Detection Methods for CVE-2026-4224
Indicators of Compromise
- Application crashes with stack overflow or segmentation fault when processing XML
- Python interpreter crashes during XML parsing operations
- Unusual XML documents with extremely deep DTD content model nesting in logs
- Repeated denial of service incidents affecting XML processing components
Detection Strategies
- Monitor for Python process crashes associated with XML parsing modules
- Implement logging around xml.parsers.expat parser initialization with ElementDeclHandler
- Analyze incoming XML traffic for anomalously deep DTD content model structures
- Deploy application-level monitoring for unexpected parser terminations
Monitoring Recommendations
- Enable crash reporting and stack trace collection for Python applications
- Monitor system logs for segmentation faults in Python processes handling XML
- Implement rate limiting on XML submission endpoints
- Track resource consumption patterns during XML processing operations
How to Mitigate CVE-2026-4224
Immediate Actions Required
- Update Python to a patched version that includes the recursion depth fix
- Review applications using xml.parsers.expat with ElementDeclHandler for exposure
- Consider disabling ElementDeclHandler if DTD content model parsing is not required
- Implement input validation to reject XML with excessively complex DTDs
Patch Information
Python has released security patches addressing this vulnerability across multiple branches.
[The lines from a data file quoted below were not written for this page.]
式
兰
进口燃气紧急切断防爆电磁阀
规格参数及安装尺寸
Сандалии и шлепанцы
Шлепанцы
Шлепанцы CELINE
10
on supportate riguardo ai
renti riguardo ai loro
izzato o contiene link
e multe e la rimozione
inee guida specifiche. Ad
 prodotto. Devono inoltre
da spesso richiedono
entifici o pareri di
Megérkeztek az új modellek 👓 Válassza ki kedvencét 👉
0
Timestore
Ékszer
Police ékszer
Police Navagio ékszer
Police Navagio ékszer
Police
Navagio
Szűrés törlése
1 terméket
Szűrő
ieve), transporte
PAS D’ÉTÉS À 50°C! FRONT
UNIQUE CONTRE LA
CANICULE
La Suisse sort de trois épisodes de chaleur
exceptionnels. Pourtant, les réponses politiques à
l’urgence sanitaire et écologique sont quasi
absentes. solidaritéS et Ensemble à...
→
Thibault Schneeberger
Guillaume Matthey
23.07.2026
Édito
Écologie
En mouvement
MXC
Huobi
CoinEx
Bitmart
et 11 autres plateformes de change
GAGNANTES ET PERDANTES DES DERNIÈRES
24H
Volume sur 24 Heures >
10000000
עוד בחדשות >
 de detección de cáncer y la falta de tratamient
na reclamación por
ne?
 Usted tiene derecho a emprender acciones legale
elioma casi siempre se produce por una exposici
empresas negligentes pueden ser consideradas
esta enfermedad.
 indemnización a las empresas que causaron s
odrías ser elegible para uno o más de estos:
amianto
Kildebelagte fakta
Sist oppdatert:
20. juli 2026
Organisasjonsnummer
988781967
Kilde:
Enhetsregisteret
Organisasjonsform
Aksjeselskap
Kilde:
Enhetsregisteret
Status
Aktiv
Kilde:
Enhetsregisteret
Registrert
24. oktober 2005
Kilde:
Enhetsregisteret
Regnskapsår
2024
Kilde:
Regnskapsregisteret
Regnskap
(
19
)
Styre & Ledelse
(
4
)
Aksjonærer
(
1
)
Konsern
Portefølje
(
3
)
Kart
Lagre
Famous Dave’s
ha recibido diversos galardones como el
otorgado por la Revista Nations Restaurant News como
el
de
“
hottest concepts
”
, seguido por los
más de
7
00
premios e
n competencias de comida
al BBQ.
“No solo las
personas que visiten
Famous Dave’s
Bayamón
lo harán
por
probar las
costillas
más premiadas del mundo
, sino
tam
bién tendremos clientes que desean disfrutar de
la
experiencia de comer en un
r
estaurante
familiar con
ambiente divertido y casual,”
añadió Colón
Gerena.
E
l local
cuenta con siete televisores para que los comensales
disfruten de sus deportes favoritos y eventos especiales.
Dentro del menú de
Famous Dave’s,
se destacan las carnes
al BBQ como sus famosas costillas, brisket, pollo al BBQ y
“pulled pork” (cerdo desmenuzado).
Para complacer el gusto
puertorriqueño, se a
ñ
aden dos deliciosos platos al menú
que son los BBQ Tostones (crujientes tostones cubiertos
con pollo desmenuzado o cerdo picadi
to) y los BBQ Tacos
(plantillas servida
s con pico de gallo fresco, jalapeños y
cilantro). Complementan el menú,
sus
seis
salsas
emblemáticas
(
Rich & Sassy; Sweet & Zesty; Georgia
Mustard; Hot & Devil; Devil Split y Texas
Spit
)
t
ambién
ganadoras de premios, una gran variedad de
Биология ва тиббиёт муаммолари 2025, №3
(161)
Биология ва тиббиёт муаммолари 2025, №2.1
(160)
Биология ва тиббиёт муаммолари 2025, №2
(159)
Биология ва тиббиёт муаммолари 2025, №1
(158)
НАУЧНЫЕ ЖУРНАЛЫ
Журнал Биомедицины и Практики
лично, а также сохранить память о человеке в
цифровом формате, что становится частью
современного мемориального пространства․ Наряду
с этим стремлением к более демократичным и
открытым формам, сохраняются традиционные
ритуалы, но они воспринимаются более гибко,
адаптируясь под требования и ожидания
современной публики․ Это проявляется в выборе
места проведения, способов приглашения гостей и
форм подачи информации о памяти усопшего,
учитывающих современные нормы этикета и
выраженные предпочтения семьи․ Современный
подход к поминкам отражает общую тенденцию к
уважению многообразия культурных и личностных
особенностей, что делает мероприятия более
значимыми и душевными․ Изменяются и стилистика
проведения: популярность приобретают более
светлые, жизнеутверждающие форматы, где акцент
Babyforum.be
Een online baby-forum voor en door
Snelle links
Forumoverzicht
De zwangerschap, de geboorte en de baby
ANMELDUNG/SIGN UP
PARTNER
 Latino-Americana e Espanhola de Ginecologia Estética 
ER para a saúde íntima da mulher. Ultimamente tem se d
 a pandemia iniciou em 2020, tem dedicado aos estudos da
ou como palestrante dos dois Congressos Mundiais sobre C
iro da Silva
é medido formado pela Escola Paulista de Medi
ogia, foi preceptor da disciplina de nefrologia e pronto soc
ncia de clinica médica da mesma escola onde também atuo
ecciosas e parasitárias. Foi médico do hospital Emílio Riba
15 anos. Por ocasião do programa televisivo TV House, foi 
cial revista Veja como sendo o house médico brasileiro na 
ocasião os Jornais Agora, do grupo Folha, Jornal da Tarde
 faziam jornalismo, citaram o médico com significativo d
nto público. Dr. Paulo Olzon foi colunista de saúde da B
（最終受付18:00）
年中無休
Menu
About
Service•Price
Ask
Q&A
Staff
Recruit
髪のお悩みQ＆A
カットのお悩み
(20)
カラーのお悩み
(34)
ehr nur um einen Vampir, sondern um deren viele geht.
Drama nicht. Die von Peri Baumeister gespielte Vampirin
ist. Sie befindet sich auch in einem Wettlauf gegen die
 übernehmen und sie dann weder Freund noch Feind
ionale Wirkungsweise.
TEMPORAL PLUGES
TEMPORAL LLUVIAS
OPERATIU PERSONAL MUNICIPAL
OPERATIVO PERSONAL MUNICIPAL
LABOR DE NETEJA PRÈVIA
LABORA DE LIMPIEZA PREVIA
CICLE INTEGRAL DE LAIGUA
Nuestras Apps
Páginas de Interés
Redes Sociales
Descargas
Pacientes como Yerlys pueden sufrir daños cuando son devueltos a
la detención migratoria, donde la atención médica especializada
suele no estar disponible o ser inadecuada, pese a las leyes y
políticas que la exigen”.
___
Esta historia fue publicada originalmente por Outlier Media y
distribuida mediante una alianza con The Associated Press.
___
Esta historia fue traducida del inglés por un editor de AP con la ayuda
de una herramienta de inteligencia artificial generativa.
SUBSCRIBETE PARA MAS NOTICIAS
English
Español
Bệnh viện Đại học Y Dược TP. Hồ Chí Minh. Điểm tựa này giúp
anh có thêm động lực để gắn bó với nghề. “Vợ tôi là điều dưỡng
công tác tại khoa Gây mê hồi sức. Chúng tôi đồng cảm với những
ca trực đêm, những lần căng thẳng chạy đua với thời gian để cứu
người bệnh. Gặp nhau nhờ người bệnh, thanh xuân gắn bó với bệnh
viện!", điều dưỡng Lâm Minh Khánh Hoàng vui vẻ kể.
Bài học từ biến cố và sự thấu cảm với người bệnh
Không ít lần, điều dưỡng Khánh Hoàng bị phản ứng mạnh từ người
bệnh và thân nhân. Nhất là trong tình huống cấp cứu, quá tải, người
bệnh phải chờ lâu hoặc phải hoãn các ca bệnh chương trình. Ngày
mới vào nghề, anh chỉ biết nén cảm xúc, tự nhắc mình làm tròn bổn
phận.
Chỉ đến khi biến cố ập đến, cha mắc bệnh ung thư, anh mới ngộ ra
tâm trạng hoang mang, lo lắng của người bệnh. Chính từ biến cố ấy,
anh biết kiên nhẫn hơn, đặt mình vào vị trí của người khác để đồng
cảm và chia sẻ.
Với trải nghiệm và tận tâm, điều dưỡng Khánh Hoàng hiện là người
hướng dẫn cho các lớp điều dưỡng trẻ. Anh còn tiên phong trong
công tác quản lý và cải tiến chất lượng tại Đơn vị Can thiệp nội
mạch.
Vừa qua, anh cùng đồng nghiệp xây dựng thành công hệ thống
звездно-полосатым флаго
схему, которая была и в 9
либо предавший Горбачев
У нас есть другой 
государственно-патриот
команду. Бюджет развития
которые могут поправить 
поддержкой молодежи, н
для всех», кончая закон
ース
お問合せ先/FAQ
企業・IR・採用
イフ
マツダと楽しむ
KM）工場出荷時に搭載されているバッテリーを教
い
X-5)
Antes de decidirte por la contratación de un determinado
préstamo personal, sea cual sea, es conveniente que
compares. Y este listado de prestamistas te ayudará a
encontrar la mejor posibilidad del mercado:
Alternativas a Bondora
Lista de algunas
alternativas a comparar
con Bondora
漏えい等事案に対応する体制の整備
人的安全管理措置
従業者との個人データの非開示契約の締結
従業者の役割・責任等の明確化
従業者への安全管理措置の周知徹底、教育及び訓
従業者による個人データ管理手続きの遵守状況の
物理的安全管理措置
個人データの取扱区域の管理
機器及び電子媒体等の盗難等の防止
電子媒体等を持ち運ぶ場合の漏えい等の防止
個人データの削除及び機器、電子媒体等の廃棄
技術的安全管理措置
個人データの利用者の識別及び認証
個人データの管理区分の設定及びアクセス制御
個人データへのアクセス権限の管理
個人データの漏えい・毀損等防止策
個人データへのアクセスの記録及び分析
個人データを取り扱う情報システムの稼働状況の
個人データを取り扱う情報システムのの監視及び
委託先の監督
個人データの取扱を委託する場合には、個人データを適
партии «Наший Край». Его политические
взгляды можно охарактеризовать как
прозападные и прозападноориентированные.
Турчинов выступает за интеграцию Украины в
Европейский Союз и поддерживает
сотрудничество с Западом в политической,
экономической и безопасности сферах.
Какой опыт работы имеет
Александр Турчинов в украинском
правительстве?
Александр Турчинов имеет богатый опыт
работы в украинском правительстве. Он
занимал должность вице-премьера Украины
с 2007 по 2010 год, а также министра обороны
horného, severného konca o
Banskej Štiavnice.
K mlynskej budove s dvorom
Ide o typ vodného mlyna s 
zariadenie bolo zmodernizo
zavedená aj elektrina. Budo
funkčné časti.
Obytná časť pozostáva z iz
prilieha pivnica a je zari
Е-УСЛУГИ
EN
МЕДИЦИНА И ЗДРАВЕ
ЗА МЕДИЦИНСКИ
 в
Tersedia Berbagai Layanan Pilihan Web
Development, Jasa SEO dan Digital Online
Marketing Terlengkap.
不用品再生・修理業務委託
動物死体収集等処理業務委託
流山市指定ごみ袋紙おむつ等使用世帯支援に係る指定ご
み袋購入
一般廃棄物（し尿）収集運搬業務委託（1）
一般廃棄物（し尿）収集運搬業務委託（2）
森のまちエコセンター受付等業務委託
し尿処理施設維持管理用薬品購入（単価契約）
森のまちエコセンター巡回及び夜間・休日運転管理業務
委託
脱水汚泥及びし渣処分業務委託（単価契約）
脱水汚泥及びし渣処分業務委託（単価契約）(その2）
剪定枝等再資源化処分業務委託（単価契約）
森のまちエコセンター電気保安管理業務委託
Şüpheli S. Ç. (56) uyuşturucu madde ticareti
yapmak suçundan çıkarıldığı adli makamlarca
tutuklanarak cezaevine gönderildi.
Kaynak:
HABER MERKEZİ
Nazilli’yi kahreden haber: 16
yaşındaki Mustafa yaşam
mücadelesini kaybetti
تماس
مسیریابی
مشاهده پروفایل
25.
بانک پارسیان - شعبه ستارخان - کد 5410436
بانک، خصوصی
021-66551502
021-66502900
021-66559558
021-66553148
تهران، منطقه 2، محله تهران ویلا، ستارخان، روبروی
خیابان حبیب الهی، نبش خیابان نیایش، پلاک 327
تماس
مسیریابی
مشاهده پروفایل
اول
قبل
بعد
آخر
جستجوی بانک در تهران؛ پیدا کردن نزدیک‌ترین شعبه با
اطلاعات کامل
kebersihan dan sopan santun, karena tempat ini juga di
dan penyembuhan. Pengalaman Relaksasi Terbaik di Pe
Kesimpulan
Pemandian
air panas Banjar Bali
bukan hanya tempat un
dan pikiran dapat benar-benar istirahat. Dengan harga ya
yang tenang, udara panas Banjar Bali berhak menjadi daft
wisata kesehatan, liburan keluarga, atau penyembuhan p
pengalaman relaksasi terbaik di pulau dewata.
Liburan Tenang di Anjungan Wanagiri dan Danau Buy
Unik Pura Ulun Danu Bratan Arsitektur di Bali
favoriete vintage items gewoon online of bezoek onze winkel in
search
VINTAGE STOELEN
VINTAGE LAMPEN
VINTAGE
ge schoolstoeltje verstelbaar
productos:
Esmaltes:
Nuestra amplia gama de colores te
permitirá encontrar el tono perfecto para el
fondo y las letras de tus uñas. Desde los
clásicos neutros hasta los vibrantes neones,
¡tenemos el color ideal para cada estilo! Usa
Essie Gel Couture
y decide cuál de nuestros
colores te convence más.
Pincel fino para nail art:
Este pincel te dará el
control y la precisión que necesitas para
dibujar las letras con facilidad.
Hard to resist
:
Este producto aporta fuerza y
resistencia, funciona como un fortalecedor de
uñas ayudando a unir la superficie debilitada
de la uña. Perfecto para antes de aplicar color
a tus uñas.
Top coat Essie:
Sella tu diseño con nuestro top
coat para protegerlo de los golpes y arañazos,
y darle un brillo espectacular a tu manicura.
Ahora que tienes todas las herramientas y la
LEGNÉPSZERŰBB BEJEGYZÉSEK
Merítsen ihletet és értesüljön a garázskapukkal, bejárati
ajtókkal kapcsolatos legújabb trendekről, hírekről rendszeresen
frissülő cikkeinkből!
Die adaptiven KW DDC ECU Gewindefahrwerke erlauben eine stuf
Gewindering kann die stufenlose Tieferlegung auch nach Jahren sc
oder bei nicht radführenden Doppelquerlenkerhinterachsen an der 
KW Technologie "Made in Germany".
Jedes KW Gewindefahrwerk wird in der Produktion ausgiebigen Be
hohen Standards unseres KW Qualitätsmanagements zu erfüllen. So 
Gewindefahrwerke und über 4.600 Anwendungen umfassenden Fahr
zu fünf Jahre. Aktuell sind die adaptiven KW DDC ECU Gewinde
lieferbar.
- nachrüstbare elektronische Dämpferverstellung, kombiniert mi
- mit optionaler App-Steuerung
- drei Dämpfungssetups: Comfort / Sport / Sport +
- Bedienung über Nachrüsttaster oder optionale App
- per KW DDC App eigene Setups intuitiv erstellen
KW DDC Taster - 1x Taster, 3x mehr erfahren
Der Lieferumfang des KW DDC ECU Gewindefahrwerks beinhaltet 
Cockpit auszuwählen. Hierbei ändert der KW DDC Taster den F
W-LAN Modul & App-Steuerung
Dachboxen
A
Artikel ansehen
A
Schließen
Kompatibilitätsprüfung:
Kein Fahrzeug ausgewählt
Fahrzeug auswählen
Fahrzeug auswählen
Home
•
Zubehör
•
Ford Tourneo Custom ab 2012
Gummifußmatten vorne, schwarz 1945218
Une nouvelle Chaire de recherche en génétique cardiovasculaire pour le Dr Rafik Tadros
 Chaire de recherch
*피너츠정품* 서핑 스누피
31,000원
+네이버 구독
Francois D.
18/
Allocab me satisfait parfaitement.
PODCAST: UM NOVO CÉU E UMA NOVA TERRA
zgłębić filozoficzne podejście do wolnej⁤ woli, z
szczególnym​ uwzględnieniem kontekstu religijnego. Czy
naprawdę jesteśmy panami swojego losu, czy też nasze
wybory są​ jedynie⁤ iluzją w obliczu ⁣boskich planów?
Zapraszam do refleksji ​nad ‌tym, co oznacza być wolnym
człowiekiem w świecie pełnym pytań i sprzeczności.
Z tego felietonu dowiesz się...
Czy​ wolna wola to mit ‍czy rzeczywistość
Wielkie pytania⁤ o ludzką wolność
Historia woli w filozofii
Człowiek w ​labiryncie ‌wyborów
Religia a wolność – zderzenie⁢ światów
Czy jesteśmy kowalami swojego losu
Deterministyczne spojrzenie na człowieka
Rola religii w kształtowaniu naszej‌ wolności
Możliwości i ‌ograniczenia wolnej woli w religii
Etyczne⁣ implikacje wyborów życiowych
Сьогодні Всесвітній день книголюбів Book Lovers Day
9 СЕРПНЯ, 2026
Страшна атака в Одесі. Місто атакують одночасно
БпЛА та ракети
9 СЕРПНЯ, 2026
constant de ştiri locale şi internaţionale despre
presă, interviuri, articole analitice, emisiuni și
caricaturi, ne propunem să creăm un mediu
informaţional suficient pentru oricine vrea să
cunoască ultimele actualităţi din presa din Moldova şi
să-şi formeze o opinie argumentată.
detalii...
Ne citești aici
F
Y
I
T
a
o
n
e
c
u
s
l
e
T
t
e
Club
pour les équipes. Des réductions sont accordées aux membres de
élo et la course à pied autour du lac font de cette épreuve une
The fix adds proper recursion depth checking using _Py_EnterRecursiveCall() in the conv_content_model function. Patches are available for Python 3.13, 3.14, and the main development branch:
Additional details are available in the Python Security Announcement and the GitHub Issue Discussion.
Workarounds
- Avoid using ElementDeclHandler when parsing untrusted XML content
- Pre-process XML to reject documents with inline DTDs before Expat parsing
- Implement XML schema validation that limits DTD complexity
- Use alternative XML parsing libraries that have built-in recursion limits
# Verify Python version and check for vulnerability
python3 --version
# Update Python to patched version
# For systems using package managers:
sudo apt update && sudo apt upgrade python3
# Or using pyenv:
pyenv install 3.13.x # Replace with patched version
pyenv global 3.13.x
Disclaimer: This content was generated using AI. While we strive for accuracy, please verify critical information with official sources.